This bill amends the tax code to allow payments to health care sharing ministries to be treated as deductible medical expenses and clarifies that these ministries are not considered insurance for tax purposes, effective for tax years beginning after December 31, 2025.
Mike Kelly
Representative
PA-16
This bill amends the Internal Revenue Code to officially treat payments made to a qualified health care sharing ministry as a deductible medical expense for tax purposes. Furthermore, the legislation clarifies that, for federal tax purposes, these ministries will no longer be considered health insurance plans. These changes are set to take effect for tax years beginning after December 31, 2025.

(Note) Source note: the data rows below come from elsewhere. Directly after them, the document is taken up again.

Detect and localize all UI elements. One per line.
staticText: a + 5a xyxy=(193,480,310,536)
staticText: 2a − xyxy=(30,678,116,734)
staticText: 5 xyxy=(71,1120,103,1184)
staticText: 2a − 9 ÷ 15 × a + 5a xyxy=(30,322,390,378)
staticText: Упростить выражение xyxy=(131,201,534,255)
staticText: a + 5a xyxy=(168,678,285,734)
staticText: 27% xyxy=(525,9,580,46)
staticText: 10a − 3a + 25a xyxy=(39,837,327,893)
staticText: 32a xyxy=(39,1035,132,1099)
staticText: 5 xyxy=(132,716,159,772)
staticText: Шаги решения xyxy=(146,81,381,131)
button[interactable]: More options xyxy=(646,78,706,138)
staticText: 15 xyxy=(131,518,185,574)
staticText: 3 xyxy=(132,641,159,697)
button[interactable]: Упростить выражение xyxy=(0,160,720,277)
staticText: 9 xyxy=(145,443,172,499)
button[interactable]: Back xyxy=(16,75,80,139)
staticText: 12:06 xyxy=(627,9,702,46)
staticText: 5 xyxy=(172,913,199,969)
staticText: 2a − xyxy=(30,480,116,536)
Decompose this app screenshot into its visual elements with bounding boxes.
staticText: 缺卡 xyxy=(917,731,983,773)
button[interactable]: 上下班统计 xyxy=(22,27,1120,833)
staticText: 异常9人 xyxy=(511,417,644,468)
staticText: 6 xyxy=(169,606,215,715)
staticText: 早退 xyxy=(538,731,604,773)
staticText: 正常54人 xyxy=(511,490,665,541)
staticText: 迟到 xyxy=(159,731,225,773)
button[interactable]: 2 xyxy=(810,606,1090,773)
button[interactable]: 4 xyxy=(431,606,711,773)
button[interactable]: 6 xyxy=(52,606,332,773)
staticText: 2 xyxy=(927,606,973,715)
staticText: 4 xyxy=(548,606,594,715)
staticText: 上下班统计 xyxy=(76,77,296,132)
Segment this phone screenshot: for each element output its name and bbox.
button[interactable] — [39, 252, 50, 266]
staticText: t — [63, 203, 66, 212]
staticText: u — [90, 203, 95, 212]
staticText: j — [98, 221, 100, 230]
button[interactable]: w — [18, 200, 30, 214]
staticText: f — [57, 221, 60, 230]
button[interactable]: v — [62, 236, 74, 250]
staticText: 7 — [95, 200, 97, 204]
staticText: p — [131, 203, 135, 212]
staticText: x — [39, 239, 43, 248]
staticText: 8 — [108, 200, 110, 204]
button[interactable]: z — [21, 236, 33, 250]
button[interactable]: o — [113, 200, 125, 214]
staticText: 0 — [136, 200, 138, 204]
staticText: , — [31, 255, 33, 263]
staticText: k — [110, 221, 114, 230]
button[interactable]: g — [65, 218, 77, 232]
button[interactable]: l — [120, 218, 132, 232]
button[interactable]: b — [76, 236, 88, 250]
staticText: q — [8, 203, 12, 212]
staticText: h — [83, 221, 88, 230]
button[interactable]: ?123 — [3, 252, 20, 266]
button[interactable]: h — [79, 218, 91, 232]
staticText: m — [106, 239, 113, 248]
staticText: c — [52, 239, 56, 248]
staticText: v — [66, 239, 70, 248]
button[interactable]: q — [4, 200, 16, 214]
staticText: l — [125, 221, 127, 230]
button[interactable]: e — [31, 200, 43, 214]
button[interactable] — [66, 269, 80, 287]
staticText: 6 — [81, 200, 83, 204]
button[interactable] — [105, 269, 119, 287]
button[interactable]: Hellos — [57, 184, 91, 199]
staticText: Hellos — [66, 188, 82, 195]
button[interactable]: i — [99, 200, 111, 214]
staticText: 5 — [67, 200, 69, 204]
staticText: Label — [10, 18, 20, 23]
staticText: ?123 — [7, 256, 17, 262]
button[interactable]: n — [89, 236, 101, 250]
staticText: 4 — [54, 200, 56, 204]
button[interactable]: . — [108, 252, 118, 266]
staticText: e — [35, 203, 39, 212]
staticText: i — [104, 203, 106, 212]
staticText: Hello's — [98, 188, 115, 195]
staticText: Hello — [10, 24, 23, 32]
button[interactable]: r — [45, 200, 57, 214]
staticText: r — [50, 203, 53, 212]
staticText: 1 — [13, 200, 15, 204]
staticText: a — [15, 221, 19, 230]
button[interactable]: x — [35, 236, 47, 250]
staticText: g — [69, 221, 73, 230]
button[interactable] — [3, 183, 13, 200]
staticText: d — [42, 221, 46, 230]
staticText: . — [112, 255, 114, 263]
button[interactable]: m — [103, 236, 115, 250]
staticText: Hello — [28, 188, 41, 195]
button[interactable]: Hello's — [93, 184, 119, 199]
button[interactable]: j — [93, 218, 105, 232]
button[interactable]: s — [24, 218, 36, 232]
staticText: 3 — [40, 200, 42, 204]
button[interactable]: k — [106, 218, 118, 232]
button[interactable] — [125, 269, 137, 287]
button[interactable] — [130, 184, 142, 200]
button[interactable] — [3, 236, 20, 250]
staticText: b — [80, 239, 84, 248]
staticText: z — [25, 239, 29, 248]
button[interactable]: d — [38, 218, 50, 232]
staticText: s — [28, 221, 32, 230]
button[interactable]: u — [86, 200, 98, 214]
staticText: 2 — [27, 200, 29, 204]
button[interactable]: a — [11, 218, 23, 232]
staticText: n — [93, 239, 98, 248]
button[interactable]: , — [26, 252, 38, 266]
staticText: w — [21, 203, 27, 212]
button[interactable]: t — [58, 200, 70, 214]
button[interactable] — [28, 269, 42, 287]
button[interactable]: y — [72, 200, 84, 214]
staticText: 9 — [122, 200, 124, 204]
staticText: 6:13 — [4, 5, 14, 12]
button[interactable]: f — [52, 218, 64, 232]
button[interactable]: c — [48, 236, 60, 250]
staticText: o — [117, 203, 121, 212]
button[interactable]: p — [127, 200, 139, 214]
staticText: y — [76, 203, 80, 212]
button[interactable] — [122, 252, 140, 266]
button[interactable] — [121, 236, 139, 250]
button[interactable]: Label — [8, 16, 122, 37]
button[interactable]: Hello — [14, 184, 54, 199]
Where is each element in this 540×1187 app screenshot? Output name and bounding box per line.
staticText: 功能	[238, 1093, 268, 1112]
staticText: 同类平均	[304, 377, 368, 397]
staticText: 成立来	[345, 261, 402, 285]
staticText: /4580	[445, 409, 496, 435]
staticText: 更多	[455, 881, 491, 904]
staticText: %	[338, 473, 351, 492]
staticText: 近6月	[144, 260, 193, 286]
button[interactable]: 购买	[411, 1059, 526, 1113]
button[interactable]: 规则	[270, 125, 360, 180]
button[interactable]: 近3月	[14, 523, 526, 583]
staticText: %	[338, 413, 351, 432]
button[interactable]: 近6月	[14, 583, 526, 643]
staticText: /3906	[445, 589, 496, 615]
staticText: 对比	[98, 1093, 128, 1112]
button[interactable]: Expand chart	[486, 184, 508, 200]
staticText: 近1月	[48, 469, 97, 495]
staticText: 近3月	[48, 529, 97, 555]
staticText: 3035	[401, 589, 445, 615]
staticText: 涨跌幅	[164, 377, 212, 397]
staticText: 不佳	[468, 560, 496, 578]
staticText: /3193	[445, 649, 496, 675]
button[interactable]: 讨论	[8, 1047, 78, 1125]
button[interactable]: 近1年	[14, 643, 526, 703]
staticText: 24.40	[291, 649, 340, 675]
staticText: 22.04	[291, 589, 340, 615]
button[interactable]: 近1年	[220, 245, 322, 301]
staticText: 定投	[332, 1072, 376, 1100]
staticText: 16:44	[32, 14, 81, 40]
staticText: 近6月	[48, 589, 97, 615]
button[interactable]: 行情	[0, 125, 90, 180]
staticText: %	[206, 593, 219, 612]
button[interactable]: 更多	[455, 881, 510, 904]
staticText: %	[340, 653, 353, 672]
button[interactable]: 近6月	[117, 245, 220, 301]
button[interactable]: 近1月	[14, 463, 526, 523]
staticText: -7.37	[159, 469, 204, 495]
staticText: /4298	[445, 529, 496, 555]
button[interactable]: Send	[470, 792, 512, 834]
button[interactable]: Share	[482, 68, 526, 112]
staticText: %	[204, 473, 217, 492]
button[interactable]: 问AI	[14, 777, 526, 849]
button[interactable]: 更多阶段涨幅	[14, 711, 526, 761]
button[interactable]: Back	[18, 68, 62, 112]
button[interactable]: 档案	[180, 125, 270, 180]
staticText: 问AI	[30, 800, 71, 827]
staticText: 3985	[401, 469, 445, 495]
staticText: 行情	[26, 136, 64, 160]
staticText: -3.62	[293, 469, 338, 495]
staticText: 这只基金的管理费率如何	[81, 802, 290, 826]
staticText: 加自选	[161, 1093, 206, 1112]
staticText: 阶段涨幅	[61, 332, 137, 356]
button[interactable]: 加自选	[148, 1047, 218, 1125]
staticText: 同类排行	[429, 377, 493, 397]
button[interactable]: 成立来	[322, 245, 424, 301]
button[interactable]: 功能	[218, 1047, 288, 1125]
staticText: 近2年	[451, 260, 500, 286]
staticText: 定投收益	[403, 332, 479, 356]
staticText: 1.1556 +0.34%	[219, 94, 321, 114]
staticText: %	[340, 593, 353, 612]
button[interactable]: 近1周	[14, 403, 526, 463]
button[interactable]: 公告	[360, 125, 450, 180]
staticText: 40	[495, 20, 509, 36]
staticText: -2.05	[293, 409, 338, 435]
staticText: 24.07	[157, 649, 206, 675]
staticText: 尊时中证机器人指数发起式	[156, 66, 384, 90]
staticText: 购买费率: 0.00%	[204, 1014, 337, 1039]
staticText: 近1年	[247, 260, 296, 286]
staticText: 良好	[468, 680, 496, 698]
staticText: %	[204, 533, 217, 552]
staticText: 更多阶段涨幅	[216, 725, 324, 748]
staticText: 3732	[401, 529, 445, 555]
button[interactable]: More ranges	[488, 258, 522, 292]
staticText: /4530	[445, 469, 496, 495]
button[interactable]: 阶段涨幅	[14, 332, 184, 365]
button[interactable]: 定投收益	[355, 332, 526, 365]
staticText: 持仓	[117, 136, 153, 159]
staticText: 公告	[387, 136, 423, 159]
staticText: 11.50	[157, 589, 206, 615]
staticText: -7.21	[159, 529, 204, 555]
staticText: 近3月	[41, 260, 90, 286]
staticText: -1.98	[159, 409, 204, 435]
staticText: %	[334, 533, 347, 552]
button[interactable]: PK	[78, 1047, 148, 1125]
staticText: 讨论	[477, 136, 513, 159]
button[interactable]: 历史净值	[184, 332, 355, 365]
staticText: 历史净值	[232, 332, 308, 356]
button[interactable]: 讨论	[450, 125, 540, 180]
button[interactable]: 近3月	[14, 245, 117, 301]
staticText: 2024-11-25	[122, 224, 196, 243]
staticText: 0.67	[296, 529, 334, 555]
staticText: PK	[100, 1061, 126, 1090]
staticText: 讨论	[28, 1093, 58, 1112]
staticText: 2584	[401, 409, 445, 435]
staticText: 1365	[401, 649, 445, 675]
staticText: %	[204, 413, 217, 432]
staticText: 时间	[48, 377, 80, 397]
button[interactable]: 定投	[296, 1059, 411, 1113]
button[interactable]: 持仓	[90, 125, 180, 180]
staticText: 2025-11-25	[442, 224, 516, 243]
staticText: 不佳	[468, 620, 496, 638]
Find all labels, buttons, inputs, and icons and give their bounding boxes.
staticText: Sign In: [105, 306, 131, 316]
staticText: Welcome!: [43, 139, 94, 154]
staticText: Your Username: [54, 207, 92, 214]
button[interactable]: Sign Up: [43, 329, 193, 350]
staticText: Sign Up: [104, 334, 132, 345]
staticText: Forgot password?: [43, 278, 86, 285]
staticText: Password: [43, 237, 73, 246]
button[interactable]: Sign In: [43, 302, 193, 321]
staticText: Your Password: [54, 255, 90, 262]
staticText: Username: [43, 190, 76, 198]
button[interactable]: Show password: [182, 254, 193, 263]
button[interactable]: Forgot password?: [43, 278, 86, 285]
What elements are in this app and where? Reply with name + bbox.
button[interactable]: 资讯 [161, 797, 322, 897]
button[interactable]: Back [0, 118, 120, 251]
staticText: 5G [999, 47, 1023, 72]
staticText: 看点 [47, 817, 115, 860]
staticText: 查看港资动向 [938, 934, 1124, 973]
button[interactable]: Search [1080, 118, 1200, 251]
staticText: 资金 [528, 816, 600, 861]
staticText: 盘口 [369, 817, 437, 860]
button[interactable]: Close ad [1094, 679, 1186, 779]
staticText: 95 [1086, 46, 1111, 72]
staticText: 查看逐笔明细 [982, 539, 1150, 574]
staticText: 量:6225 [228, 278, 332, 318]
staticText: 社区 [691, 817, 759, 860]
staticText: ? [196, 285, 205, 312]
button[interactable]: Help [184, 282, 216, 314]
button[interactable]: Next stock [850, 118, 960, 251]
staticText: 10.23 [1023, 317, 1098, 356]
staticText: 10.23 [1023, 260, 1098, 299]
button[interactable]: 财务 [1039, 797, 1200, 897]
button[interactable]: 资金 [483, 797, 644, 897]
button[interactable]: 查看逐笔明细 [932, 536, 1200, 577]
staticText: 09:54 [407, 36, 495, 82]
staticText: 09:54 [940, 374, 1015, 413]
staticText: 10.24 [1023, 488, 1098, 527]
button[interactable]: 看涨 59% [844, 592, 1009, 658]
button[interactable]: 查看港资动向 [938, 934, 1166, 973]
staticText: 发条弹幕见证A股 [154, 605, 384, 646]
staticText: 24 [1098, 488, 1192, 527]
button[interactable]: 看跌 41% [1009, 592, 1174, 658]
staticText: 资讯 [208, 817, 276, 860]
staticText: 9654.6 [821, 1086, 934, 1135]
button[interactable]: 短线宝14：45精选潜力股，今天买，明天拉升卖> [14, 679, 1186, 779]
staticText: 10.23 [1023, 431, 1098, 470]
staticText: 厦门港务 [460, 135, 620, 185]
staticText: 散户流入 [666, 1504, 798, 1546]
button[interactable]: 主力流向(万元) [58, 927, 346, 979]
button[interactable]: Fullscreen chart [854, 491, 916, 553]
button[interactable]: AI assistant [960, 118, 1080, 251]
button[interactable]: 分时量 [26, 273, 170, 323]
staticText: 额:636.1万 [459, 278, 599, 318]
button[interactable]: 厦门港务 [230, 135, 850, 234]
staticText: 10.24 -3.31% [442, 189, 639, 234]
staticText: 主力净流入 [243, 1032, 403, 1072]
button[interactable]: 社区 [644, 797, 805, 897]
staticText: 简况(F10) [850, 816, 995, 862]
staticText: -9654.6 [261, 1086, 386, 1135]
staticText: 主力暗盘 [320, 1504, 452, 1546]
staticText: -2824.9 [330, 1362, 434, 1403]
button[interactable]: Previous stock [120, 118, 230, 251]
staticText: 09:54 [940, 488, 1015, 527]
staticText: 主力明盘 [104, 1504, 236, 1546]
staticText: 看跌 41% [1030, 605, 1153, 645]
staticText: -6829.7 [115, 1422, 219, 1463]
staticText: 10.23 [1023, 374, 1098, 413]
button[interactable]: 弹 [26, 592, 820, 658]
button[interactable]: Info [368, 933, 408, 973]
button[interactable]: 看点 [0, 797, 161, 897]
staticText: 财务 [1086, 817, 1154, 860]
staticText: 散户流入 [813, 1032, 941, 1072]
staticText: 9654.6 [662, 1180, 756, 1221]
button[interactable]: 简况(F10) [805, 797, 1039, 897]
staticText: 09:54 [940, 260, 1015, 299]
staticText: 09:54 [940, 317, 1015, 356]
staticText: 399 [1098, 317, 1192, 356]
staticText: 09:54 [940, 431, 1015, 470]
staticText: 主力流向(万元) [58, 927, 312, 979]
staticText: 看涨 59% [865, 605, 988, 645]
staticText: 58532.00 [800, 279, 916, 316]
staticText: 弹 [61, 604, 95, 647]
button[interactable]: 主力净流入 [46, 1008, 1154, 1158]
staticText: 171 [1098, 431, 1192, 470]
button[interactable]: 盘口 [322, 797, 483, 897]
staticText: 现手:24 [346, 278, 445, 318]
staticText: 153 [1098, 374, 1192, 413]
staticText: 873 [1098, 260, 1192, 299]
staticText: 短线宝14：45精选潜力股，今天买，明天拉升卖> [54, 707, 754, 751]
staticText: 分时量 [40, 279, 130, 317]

This legislation aims to change how the IRS treats payments made to health care sharing ministries (HCSMs), which are organizations whose members share medical expenses based on common religious or ethical beliefs. Starting with the 2026 tax year, if you’re a member of one of these ministries, your membership payments and administrative fees could be treated as a deductible medical expense on your federal taxes. This is a big deal because right now, those payments generally don’t qualify for the deduction, even though they cover healthcare costs. The bill amends Section 213(d)(1) of the Internal Revenue Code to make this happen.
For the busy person juggling bills, this change is a potential win if you use an HCSM. Right now, to deduct medical expenses, you have to itemize and your total costs must exceed 7.5% of your Adjusted Gross Income (AGI). By allowing HCSM payments to count, this bill makes it easier for members to cross that AGI threshold and claim the deduction. Think of a small business owner who pays $6,000 a year into an HCSM. Currently, that $6,000 doesn't help them reach the deduction limit. Under this bill, that amount counts, potentially lowering their taxable income and saving them real money.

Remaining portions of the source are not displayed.